It's a delight to have come across the Still Point Art Gallery exhibition "Destinations: Famous Places and Intimate Spaces", which features native New Yorker Marilyn Henrion's marvelous Soft City. Henrion's mixed media textile works comprise digitally manipulated photography and inkjet printing on fabric to which the artist has added hand-stitching to produce wonderfully textured, softened facades of New York City. Henrion describes the series, which was the subject of a solo exhibition at Noho Gallery in 2010, as her "personal take on the city." Her renderings, most 50 inches by 40 inches, reveal, she explains, "the beautiful and complex patina" of otherwise "hard, unyielding surfaces" of the urban environment.
Henrion, an award-winning artist, is in the Smithsonian Institution's Archives of American Art, here in Washington, D.C.; she exhibits all over the world. (I'm most familiar with her hand-pieced art quilts, which are remarkable for their exquisite color and overall design. See, for example, her series Disturbances. ) In December, Henrion's work will appear in "Crossing Lines: The Many Faces of Fiber" at Three World Financial Center (American Express Tower) in New York City; that group show will be on view through February 19, 2012.

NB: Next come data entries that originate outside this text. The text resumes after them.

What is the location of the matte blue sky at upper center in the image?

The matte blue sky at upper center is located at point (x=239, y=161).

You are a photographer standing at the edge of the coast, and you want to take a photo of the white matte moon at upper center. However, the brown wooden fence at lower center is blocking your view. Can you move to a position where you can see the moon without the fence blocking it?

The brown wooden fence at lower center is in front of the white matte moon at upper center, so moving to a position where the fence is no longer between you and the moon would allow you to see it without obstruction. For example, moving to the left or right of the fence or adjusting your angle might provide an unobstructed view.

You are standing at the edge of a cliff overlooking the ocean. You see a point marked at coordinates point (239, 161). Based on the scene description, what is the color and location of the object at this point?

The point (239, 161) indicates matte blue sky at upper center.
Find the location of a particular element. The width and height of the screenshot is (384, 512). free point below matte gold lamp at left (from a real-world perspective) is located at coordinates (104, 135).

A slideshow of works from Henrion's Soft City series may be viewed in the Noho Galllery video below. The exhibit at Still Point, in Brunswick, Maine, continues through November 15. Selections from the show, which includes fine art photographer Ekaterina Bykhovskaya and 38 other artists, may be viewed online (click individual images to enlarge).

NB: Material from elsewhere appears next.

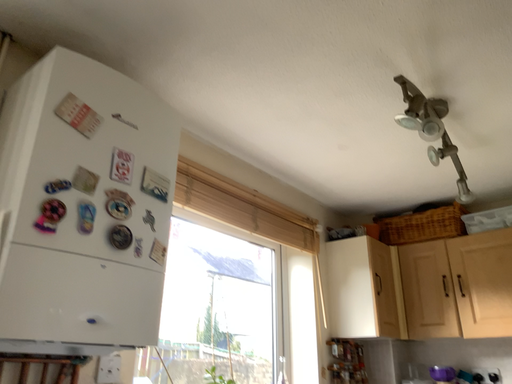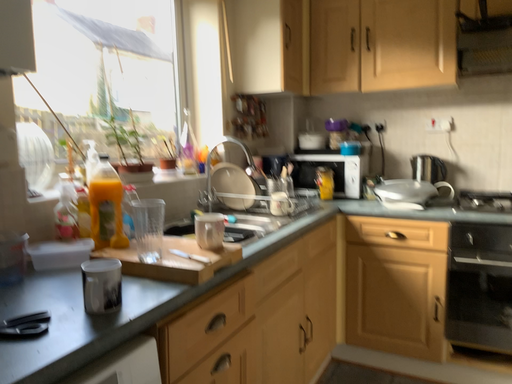 Question: How did the camera likely rotate when shooting the video?

Choices:
 (A) rotated downward
 (B) rotated upward

Answer: (A)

Marilyn Henrion and Ed McCormack, Soft City, 2010 (54-Page, Full-Color Catalogue)
Still Point Art Gallery Blog Feature on Henrion (This post shows images of several of Henrion's studies; each is 8 inches by 10 inches and also hand-quilted. The studies are available for purchase.)
Marilyn Henrion at NoHo Gallery (Henrion also exhibited there her series Noise and Disturbances.)
2 comments:
Love the textures of her work!
And I am amazed how popular quilting is becoming again -- and by how intricate and beautiful some quilts are!
Ekaterina's photography is akin to falling into a dream.